Asthma is a relatively common condition in children, and about one in five children will experience asthma at some point. The symptoms can range from mild to severe and can usually be treated with medication, like Ventolin. Asthma can be managed effectively, and most children with asthma will be able to enjoy healthy, active lifestyles.
What is asthma?
Asthma is a condition where small passages in the lungs close. This is caused by environmental factors that swell and inflame the lung passages and result in the build-up of mucus. This makes it harder for air to enter and exit the lungs, causing coughing, wheezing and difficulty breathing.

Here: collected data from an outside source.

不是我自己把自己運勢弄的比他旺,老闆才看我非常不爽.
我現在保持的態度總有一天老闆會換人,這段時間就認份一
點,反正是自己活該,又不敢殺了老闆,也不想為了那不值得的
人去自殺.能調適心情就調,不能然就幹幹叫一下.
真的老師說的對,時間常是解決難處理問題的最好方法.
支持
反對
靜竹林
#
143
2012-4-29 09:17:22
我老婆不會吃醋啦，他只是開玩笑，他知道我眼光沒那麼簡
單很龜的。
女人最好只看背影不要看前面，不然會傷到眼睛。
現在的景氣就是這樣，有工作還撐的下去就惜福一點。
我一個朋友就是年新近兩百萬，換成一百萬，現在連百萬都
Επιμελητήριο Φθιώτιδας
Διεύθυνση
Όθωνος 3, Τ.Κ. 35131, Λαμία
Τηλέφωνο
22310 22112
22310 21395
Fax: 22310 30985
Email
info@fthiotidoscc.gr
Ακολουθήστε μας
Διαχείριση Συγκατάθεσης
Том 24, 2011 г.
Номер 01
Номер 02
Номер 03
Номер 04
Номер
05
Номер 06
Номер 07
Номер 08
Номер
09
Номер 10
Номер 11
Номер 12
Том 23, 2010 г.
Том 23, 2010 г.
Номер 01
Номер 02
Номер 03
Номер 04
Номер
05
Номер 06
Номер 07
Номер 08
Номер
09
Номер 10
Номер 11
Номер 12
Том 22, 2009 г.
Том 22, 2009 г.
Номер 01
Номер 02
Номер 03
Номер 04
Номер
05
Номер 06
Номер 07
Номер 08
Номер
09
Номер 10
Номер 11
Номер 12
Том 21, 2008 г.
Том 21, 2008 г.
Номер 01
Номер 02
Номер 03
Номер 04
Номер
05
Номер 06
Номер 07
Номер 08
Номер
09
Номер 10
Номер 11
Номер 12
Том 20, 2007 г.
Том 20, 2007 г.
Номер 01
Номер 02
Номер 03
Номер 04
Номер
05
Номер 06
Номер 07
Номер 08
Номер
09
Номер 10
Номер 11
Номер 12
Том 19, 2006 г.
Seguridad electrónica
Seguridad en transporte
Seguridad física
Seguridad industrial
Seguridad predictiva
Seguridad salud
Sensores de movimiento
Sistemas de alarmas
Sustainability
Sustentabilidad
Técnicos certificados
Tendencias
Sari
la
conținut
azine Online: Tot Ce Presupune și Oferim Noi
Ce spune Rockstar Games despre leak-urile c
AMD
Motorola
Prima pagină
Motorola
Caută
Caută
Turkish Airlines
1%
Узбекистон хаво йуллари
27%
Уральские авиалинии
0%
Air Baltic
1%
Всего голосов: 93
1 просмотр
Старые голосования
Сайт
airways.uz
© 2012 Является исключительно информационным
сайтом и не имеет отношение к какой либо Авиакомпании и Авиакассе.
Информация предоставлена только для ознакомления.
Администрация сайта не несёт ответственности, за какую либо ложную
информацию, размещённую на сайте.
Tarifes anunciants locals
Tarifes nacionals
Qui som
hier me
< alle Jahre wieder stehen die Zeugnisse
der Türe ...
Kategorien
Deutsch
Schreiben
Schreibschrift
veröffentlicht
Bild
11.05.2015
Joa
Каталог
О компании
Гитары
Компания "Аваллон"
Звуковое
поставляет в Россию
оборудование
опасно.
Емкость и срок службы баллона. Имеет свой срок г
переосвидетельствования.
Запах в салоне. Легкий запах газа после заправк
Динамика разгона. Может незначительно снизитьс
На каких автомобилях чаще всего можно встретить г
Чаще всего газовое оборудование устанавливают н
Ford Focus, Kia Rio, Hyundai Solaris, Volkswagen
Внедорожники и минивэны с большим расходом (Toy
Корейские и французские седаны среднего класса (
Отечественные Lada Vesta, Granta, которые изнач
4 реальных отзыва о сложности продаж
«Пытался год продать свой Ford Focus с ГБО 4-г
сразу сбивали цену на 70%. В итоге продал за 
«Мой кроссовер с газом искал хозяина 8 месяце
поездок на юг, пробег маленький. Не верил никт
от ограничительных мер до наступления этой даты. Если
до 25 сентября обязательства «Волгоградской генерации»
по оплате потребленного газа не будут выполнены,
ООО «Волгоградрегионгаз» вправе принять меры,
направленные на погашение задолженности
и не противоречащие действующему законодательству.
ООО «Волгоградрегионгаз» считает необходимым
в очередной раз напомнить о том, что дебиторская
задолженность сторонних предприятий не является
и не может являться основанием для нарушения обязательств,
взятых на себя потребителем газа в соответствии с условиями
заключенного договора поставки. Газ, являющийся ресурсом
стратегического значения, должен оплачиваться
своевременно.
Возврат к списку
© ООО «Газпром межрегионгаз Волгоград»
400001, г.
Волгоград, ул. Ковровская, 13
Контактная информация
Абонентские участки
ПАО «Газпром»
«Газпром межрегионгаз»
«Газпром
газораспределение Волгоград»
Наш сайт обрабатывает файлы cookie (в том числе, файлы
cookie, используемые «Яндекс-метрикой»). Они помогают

What are the symptoms of asthma?
Some of the signs and symptoms of asthma include:
- wheezing or whistling breathing
- fast breathing and panting
- difficulty breathing (often identifiable by flared nostrils and laboured expansion of the chest and belly)
- difficulty eating or sucking on foods
- persistent coughing
What causes asthma?
Scientists don’t know for certain what causes asthma. Some of the possible causes and risk factors may be a family history of asthma or allergies, obesity in mothers during pregnancy, a mother who smoked during pregnancy or having eczema.
Some of the triggers for asthma in babies and toddlers include:
- being exposed to smoking
- pollen, dust and pets
- air pollution
- weather or climate changes
- infections, such as the common cold.
Treating and living with asthma
Asthma action plans are helpful for understanding triggers for your child’s asthma, as well as treating it when attacks occur. Many medicines are very simple and easy to administer yourself, and children can be trained to self-administer when they are of school age.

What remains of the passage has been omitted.